# Suggestion please



## narumuhaye (Aug 24, 2013)

Dear All,

I have got an opportunity to work in Johannesburg. They are offering me a salary of around R36000 plus accommodation in sandton and a car.Now I have 2 questions.

1. Is it safe for a single girl to live and work in Johannesburg? 

2. Is the salary mentioned above is good? With this will I be able to save any money?

Expecting all your kind advices.


----------



## Johanna (Apr 13, 2009)

narumuhaye said:


> Dear All,
> 
> I have got an opportunity to work in Johannesburg. They are offering me a salary of around R36000 plus accommodation in sandton and a car.Now I have 2 questions.
> 
> ...


It all depends on your living expenses, some people can live on half that amount. As it includes accomodation, that is a good salary, just remember you will still have to pay income tax on the amount as well as the benefit of accomodation. Your lifestyle will determine your ability to save.
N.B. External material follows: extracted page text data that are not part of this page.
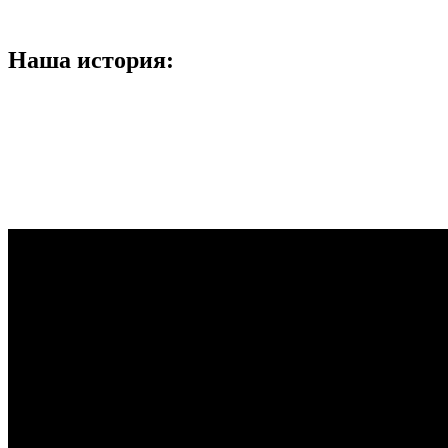
Наша история: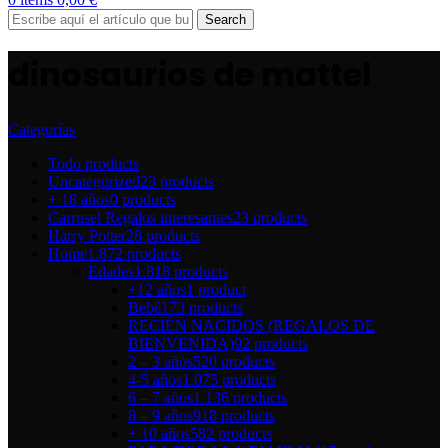
Search
dinosaurios de mattel
Categorías
Todo
products
Uncategorized
23 products
+ 18 años
0 products
Carrusel Regalos interesantes
23 products
Harry Potter
28 products
Home
1.872 products
Edades
1.818 products
+12 años
1 product
Bebé
173 products
RECIÉN NACIDOS (REGALOS DE
BIENVENIDA)
92 products
2 – 3 años
520 products
4-5 años
1.075 products
6 – 7 años
1.136 products
8 – 9 años
918 products
+ 10 años
582 products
As far as I know, Sandton is quite safe, just do not walk around on your own after dark or in dodgy places.
Welcome here , should you decided to come.


----------



## LegalMan (Dec 26, 2012)

Yes and yes.


----------



## narumuhaye (Aug 24, 2013)

Thanks Johanna and LegalMan.

My family is actually worried to send me out there bcoz of the violence ratings given for Johannesburg. Is it really true that the violence rate is very much high in Johannesburg???

Also please tell me what are the main entertainments for people over here(movies, pub, trekking etc.,) 
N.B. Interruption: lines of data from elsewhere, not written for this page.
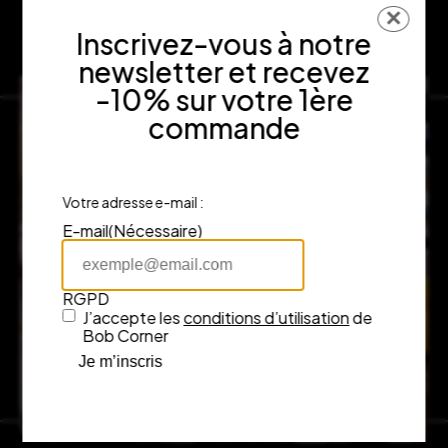
✕
Inscrivez-vous à notre
newsletter et recevez
-10% sur votre 1ère
commande
Votre adresse e-mail :
E-mail
(Nécessaire)
RGPD
J’accepte les
conditions d’utilisation
de
Bob Corner
Je m’inscris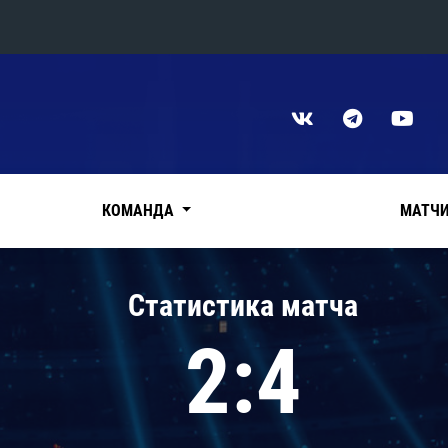
Конференция «Восток»
Дивизион Харламова
Автомобилист
сляции
Ак Барс
КОМАНДА
МАТЧ
Металлург Мг
Нефтехимик
 трансляции
Статистика матча
Трактор
магазин
2:4
Дивизион Чернышева
Авангард
ние КХЛ
Адмирал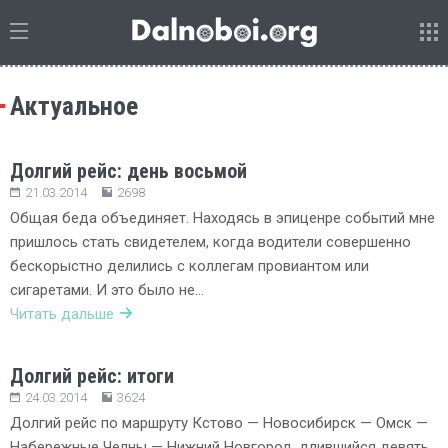
Актуальное
Долгий рейс: день восьмой
21.03.2014
2698
Общая беда объединяет. Находясь в эпиценре событий мне
пришлось стать свидетелем, когда водители совершенно
бескорыстно делились с коллегам провиантом или
сигаретами. И это было не…
Читать дальше
Долгий рейс: итоги
24.03.2014
3624
Долгий рейс по маршруту Кстово — Новосибирск — Омск —
Набережные Челны — Нижний Новгород, длившийся девять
Will Indian movies get released in any theatres???


----------



## LegalMan (Dec 26, 2012)

Loads of Indian movies here. Don't worry. My favourite is still Lagaan.

As for crime, simply rent or buy in a good area and you will have very little or no crime.


----------



## narumuhaye (Aug 24, 2013)

Thank you and Sorry for annoying you guys. But i need some more information as well. To get the work permit for SA, is it necessary to get PCC from all the countries where i lived for more than a year?


Also, if i get a salary of R36000, how much tax percentage will apply???


----------



## Johanna (Apr 13, 2009)

narumuhaye said:


> Thank you and Sorry for annoying you guys. But i need some more information as well. To get the work permit for SA, is it necessary to get PCC from all the countries where i lived for more than a year?
> 
> 
> Also, if i get a salary of R36000, how much tax percentage will apply???





https://www.taxtim.com/blog/sars-tax-rates-tables-2014


----------